Kuala Lumpur: Authorities here today said they were looking into the possibility of an air turn back by the missing Malaysia Airlines plane that suddenly disappeared from radar with 239 people on board.
"We are also looking into the possibility of an air turn back that could have been undertaken by the missing plane," according to a top official.
In an air turn back, a plane returns to its airport of origin as a result of a malfunction in the aircraft.
Air force chief Rodzali Daud said the investigation was now focusing on a recording of radar signals that showed there was a possibility that the Boeing 777-200 Flight MH370 had turned back from its flight path.
A massive multinational search operation continued today for the second day to locate the missing plane, as authorities feared the worst for the aircraft that went missing over the South China Sea en route to Beijing from here.

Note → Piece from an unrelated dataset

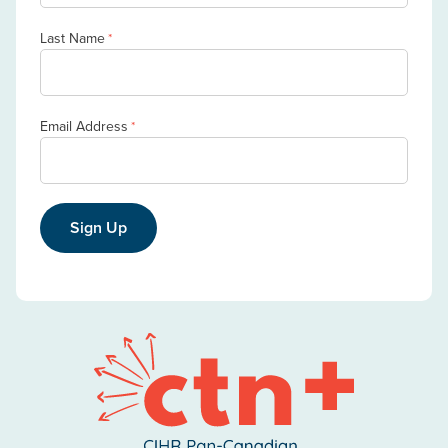
Last Name
*
Email Address
*
Sign Up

Malaysia, Thailand, Singapore, Indonesia, China and the US have deployed a total of 22 aircraft and 40 ships to the area, besides Vietnam's fleet.

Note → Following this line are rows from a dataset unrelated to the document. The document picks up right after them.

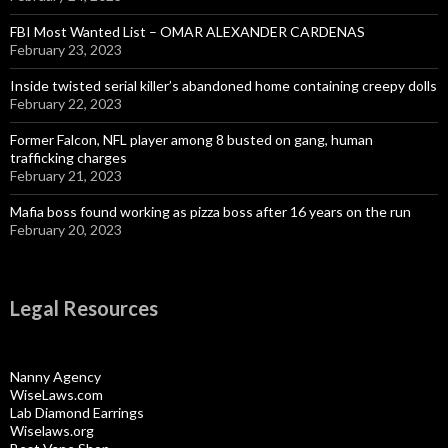
FBI Most Wanted List – OMAR ALEXANDER CARDENAS
February 23, 2023
Inside twisted serial killer’s abandoned home containing creepy dolls
February 22, 2023
Former Falcon, NFL player among 8 busted on gang, human
trafficking charges
February 21, 2023
Mafia boss found working as pizza boss after 16 years on the run
February 20, 2023
Legal Resources
Nanny Agency
WiseLaws.com
Lab Diamond Earrings
Wiselaws.org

"The search and rescue teams are still unable to detect the whereabouts of the missing aircraft," Malaysia Airlines said in a statement.

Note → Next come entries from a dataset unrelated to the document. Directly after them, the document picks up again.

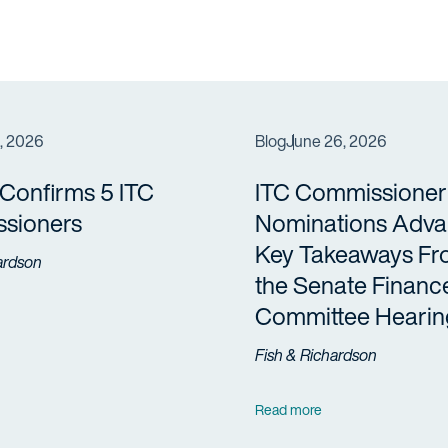
3, 2026
Blog
June 26, 2026
Confirms 5 ITC
ITC Commissioner
sioners
Nominations Adva
Key Takeaways F
ardson
the Senate Financ
Committee Hearin
Fish & Richardson
Read more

The weather was fine, the aircraft was cruising and the pilots did not get time to send a distress signal unusual circumstance for a modern plane to crash, experts said.
The list of passengers on board includes 154 Chinese, 38 Malaysians, 7 Indonesians, 6 Australians, 5 Indians, 4 Americans and 2 Canadians.
"The Boeing 777-200 did not transmit any abnormalities before the ground control centre in Subang lost contact with it," Department of Civil Aviation Director-general Azharuddin Abdul Rahman said.
Azharuddin said the plane had disappeared from radar detection at aboutנ1.30am, roughly an hour after it took off from Kuala Lumpur International Airport on Friday.